Avant de poursuivre : ‘’Je trouve dommage qu’on ne mette pas à la disposition du CNRD, les vraies préoccupations de la presse, parce que les vrais journalistes, ce sont ceux qui vont sur le terrain mais pas des responsables qui sont dans des bureaux climatisés. Les problèmes des vrais journalistes n’ont pas été mis sur table. Je trouve cela très dommage’’.

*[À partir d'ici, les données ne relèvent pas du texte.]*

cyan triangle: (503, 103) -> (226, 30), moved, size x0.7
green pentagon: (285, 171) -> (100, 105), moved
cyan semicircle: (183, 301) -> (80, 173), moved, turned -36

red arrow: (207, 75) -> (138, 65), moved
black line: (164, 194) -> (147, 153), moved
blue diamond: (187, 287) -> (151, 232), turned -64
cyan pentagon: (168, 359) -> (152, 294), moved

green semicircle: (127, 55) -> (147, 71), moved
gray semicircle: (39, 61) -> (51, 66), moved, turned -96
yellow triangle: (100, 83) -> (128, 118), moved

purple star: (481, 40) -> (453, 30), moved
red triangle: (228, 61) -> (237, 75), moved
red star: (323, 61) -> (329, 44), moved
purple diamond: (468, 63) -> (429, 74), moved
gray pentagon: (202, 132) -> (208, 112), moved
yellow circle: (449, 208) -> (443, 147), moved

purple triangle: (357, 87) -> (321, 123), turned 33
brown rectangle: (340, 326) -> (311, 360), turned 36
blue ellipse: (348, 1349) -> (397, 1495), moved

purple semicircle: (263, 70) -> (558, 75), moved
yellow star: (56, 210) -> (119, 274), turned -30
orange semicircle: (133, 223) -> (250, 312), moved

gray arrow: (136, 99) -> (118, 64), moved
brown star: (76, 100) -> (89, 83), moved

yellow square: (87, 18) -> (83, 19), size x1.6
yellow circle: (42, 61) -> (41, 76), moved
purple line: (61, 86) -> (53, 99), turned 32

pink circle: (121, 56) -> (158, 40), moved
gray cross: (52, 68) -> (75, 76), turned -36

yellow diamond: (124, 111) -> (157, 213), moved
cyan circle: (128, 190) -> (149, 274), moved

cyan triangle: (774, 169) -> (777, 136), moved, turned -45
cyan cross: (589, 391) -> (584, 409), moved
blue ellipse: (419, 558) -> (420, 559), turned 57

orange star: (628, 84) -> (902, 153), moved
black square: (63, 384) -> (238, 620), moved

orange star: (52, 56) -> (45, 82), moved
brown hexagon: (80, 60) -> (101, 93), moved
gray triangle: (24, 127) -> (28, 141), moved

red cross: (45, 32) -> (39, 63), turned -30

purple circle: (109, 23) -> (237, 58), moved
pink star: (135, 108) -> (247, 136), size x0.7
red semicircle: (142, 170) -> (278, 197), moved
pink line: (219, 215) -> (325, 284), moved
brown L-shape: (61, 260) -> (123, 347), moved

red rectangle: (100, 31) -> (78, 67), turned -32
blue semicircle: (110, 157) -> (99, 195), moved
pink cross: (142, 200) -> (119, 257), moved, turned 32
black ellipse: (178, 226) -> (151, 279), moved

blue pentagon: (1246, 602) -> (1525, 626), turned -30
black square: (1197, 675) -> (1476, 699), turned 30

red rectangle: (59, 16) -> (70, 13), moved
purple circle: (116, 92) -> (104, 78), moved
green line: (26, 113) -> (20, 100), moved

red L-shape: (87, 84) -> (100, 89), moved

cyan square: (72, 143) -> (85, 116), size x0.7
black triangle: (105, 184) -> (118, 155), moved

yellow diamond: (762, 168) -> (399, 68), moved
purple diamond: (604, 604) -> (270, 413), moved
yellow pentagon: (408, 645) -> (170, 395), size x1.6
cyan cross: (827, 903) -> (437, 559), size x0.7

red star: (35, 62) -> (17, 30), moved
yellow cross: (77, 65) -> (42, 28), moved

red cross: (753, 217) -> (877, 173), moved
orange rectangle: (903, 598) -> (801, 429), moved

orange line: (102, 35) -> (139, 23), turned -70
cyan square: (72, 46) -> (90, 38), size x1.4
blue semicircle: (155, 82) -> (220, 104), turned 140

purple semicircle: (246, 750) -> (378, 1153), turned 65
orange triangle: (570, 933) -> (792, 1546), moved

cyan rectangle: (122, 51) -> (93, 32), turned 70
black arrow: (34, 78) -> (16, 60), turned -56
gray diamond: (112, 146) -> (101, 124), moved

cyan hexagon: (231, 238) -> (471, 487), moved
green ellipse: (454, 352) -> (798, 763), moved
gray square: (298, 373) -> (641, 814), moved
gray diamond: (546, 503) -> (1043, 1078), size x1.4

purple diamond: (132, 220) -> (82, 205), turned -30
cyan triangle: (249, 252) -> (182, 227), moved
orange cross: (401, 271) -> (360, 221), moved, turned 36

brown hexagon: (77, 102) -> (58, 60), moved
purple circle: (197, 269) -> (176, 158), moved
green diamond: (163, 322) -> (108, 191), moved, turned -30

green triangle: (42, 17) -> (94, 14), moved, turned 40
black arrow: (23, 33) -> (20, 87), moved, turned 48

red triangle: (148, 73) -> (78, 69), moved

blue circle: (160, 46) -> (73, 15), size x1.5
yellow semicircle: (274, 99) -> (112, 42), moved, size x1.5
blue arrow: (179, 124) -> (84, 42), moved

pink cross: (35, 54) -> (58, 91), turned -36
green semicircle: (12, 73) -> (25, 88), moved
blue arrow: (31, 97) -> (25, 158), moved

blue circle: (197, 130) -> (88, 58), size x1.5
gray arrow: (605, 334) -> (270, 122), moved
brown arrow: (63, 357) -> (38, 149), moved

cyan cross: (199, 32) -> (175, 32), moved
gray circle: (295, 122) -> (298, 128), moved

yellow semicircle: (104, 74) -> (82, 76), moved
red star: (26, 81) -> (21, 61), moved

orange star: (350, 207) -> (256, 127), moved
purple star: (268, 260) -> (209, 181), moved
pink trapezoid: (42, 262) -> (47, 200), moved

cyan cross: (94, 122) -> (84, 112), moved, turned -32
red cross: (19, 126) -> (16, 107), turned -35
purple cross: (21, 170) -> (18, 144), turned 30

‘’Quand on nous appelle, il faut qu’on dise notre part de vérité. C’est comme ça qu’on peut changer la situation. Les associations de presse et même le syndicat qui devrait avoir comme priorité les conditions de travail des journalistes, ne l’ont pas fait. Je ne suis pas du tout satisfaite parce qu’on n’a pas parlé des reporters alors que ce sont ces reporters qui font des médias ce qu’ils sont. Ce sont eux qui sont violentés et maltraités sur le terrain. Il y a même des reporters qui sont morts sur le terrain et, jusqu’à présent on ne connait toujours pas les morts sur le terrain et jusqu’à présent on ne connait toujours pas les auteurs’’, ajoute-t-elle.

Elle affirme que malgré tout, des préoccupations ont exprimées par les interlocuteurs du colonel Mamady Doumbouya, notamment ‘’la représentation du syndicat à la HAC, l’assurance de la sécurité des journalistes’’.

Toutefois, souligne-t-elle, ‘’pour assurer la sécurité des journalistes, il faut d’abord assurer la sécurité financière. Plus le journaliste est bien traité financièrement, plus il est responsable dans le traitement de l’information. Si tel n’est pas le cas, il risque de courir derrière l’argent au lieu de l’information et cesser d’être professionnel’’.